On Tue, 16 Nov 2004 15:54:48 -0500, Dan Sugalski <[EMAIL PROTECTED]> wrote:
> At 3:39 PM -0500 11/16/04, Matt Fowles wrote:
> 
> 
> >Dan~
> >
> >
> >On Tue, 16 Nov 2004 15:25:24 -0500, Dan Sugalski <[EMAIL PROTECTED]> wrote:
> >>  At 3:12 PM -0500 11/16/04, Matt Fowles wrote:
> >>
> >>
> >>  >Dan~
> >>  >
> >>  >On Tue, 16 Nov 2004 13:41:25 -0500, Dan Sugalski <[EMAIL PROTECTED]> 
> >> wrote:
> >>  >>  At 10:32 AM -0800 11/16/04, Jeff Clites wrote:
> >>  >>  >The continuation preserves the frame (the mapping from logical
> >>  >>  >variables to their values), but not the values of those variables at
> >>  >>  >the time the continuation was created.
> >>  >>
> >>  >>  This is one of the fundamental properties of continuations, but it
> >>  >>  does throw people. And it's why register contents have to be thrown
> >>  >>  away when a continuation is invoked, since the registers have values,
> >>  >>  and continuations don't preserve values.
> >>  >
> >>  >I think right here we have the crux of my failure to understand.  I
> >>  >was/am under the impression that the continuation will restore the
> >>  >register frame to exactly as it was when the continuation was taken.
> >>  >Thus those registers which are values (I,N) will continue to have the
> >>  >value they had when the continuation was taken, while those registers
> >>  >which are pointers/references (S, P) will still point to the same
> >>  >place, but that data may have changed.  Is this correct?
> >>
> >>  No. The registers are just about the only thing that *isn't* restored.
> >>
> >>  Continuations put the environment back. This includes things like the
> >>  lexical pad stack, the namespace stack, the stack itself, any
> >>  security credentials... basically everything that describes the
> >>  environment. *Data*, on the other hand, is *not* restored. Data stays
> >>  as it is.
> >>
> >>  Registers are a special case of data, and they're just declared crud
> >>  by fiat, since otherwise things get nasty and unpredictable.
> >
> >Then I am not sure what you mean by "The return continuation PMC type,
> >used to create return continuations used for call/return style
> >programming, guarantees that registers 16-31 will be set such that the
> >contents of those registers are identical to the content of the
> >registers when the return continuation was I<created>."
> >
> >I read that as saying that registers will be restored by
> >continuations.  If that is not what it is intended to mean, could you
> >clarify for me.
> 
> Return continuations are special, basically.
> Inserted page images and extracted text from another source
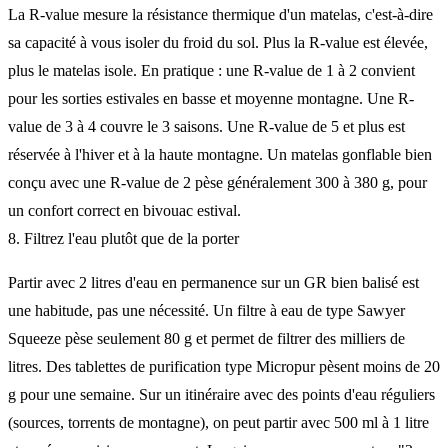
La R-value mesure la résistance thermique d'un matelas, c'est-à-dire
sa capacité à vous isoler du froid du sol. Plus la R-value est élevée,
plus le matelas isole. En pratique : une R-value de 1 à 2 convient
pour les sorties estivales en basse et moyenne montagne. Une R-
value de 3 à 4 couvre le 3 saisons. Une R-value de 5 et plus est
réservée à l'hiver et à la haute montagne. Un matelas gonflable bien
conçu avec une R-value de 2 pèse généralement 300 à 380 g, pour
un confort correct en bivouac estival.
8. Filtrez l'eau plutôt que de la porter
Partir avec 2 litres d'eau en permanence sur un GR bien balisé est
une habitude, pas une nécessité. Un filtre à eau de type Sawyer
Squeeze pèse seulement 80 g et permet de filtrer des milliers de
litres. Des tablettes de purification type Micropur pèsent moins de 20
g pour une semaine. Sur un itinéraire avec des points d'eau réguliers
(sources, torrents de montagne), on peut partir avec 500 ml à 1 litre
There are a number of
> specialized continuation forms, and this is one of 'em. Which makes
> things a bit more confusing but, well, there you go.

It seems to me that it would simpilify much of the code, and reduce
the number of special cases if we extended that to all continuations
instead of just return ones.  This would allow the register allocator
to re-use registers as it chose without having to refetch everything
from backing store (which is rather problematic for non-PMC
registers).

This does mean that if an N register wants to have its value change
across continuations it needs to have a backing store somewhere, but
even without this change things need to be fetched from backing store
as the register allocator might clobber them.  So this does not seem
like a burden in that case, and it does seem like a win for the
allocator.

Matt
-- 
"Computer Science is merely the post-Turing Decline of Formal Systems Theory."
-???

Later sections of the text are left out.